A big Congratulations (again) to Chuck and Mary Jane What a weekend.
Louie-1st in the Amateur & 2nd in the Open
Maggie-Jam in the Amateur
Yukon-Jam in the Open
Good things happen to Great People
(Now get those other points & qualify!)
Dave & Glenda


----------



## birdthrower51 (Aug 23, 2004)

Congratulations also to Marv, Pat & Kate--I heard you took the Amateur 2nd--Is she qualified now?


----------



## bfarmer (Aug 6, 2006)

Congrats to Dan Hurst and Bullet!!! Wow! Back to back blue ribbons at 15 months in two different stakes! Keep up the good work! Nice color to add to the wall too!
Bobby


----------



## DKR (May 9, 2003)

Gunners Up said:


> "and Patrick" ?????????????
> 
> That's funny, I must have missed him at the trial.
> 
> Rich Davis




He was rather quiet this weekend.


----------



## FOM (Jan 17, 2003)

birdthrower51 said:


> Congratulations also to Marv, Pat & Kate--I heard you took the Amateur 2nd--Is she qualified now?

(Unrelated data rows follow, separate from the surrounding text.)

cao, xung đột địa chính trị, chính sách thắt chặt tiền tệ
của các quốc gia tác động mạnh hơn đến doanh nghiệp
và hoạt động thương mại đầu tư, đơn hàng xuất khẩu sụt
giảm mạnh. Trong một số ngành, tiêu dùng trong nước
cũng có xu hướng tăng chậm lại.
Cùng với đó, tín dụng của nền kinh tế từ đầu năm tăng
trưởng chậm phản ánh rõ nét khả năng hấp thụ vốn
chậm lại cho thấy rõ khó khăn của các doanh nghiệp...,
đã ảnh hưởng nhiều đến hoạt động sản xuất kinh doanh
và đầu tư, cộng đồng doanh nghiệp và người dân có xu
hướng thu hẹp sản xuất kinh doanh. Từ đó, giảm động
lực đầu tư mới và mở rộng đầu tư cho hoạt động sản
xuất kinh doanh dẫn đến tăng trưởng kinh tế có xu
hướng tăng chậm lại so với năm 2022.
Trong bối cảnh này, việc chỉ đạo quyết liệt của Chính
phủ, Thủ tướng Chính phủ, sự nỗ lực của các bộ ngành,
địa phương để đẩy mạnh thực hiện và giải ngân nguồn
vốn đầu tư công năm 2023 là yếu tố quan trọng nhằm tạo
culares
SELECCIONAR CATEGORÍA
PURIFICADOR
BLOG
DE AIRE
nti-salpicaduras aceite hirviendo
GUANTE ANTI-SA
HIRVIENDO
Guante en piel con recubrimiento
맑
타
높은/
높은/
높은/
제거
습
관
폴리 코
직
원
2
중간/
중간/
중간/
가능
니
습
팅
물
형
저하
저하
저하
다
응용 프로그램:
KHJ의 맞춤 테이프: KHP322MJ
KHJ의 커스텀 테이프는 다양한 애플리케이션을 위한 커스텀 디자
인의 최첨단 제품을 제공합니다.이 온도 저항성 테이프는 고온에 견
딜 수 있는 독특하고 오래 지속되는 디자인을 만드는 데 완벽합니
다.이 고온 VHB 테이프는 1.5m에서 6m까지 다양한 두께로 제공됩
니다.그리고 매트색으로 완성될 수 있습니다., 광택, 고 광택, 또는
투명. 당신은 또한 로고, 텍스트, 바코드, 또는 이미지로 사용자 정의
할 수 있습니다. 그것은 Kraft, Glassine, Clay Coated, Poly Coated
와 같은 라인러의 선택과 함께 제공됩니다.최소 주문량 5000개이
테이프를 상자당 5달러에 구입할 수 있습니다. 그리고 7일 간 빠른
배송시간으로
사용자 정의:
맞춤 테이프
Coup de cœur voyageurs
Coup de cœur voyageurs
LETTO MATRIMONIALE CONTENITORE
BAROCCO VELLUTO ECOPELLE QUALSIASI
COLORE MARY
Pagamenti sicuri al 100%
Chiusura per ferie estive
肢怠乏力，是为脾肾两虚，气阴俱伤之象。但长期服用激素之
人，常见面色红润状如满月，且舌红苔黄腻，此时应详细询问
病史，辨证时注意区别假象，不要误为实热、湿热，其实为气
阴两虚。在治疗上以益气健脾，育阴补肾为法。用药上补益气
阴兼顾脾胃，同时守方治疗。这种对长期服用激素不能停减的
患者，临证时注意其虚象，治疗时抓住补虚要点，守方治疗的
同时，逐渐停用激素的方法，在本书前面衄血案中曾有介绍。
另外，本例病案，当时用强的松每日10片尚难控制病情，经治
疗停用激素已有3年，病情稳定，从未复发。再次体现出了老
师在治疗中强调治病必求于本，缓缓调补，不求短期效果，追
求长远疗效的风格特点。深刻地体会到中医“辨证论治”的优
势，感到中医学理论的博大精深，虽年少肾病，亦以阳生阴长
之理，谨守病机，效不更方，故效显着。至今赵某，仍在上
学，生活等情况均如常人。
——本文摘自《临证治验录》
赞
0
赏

Ditto!!! Way to go Marv & Kate!!! 

FOM


----------



## MikeBoley (Dec 26, 2003)

Good thing Dan is Judging next weekend so some one else can get a blue in the minors.  Congrats Bullet and Dan.


----------



## Mark Littlejohn (Jun 16, 2006)

Gunners Up said:


> "and Patrick" ?????????????
> 
> That's funny, I must have missed him at the trial.
> 
> Rich Davis


You're easily amused. He did help me this week, but not necessarily at the trial.

Mark


----------



## hibanks (Apr 24, 2005)

Congrats Dan and Bullet. Keep it going.


----------



## hibanks (Apr 24, 2005)

Congratulations to my great friends Marv & Pat.


----------



## hibanks (Apr 24, 2005)

Congrats to my good friends Chuck and Mary Jane. My boys say that your dogs are on fire right now.


----------



## Jim Scarborough (May 5, 2007)

Congratulations to Karl Gunzer. What a great weekend to High Spirit Retrievers. My congrats also to Bill McKnight and Emmitt. What a fantastic start to a Derby career.


----------



## Sean H (Feb 13, 2008)

Way to go Dan and Bullet! Can't say I'm surprised after seeing the marks he was hammering at Jerry's Retreat as a 5 month old. Congrats!


----------



## JKL (Oct 19, 2007)

Congratulations go out to the Open Winner ! Congrats to Ed Labanara, Karl Gunzer and most of all Shade!


----------



## Keith Holsted (Jul 17, 2003)

Can some one post the full Am. results? Or post it on EE. Thanks


----------



## Paul Rainbolt (Sep 8, 2003)

Results posted https://www.entryexpress.net/loggedin/viewevent.aspx?eid=3169


----------



## Tim West (May 27, 2003)

Paul:

You put Norman at second in the Am. He picked up. Marv Baumer and Kate won second according to reports

Tim


----------



## Mark Rosenblum (Apr 19, 2008)

I did handle Norman in the fourth series, not pick up. I did not not stick around for the results.


----------



## Ken Guthrie (Oct 1, 2003)

So was this a club mistake or an EE mistake?

Either way, I'm blaming Rainbolt because he was probably eating Happy Meals with Brody when the judges books were signed.


----------



## Paul Rainbolt (Sep 8, 2003)

Ken Guthrie said:


> So was this a club mistake or an EE mistake?
> 
> Either way, I'm blaming Rainbolt because he was probably eating Happy Meals with Brody when the judges books were signed.


My mistake, it's fixed. 
Brody and I left as they were setting up the last series, his 5th birthday party was the only event he was concerned with.


----------



## Tim West (May 27, 2003)

Sorry, Mark. A handle is indeed not a pickup. 

Please accept my apologies.

Tim


----------



## Ken Guthrie (Oct 1, 2003)

Tim West said:


> Sorry, Mark. A handle is indeed not a pickup.
> 
> Please accept my apologies.
> 
> Tim


I wouldn't worry too much Tim, Lucky Louie is pretty easy going and doesn't do backflips over honest mistakes.

I'm sure some on here would be requesting to see the official books though as the rest of the cheer squad waived their pom pom's.:razz:


----------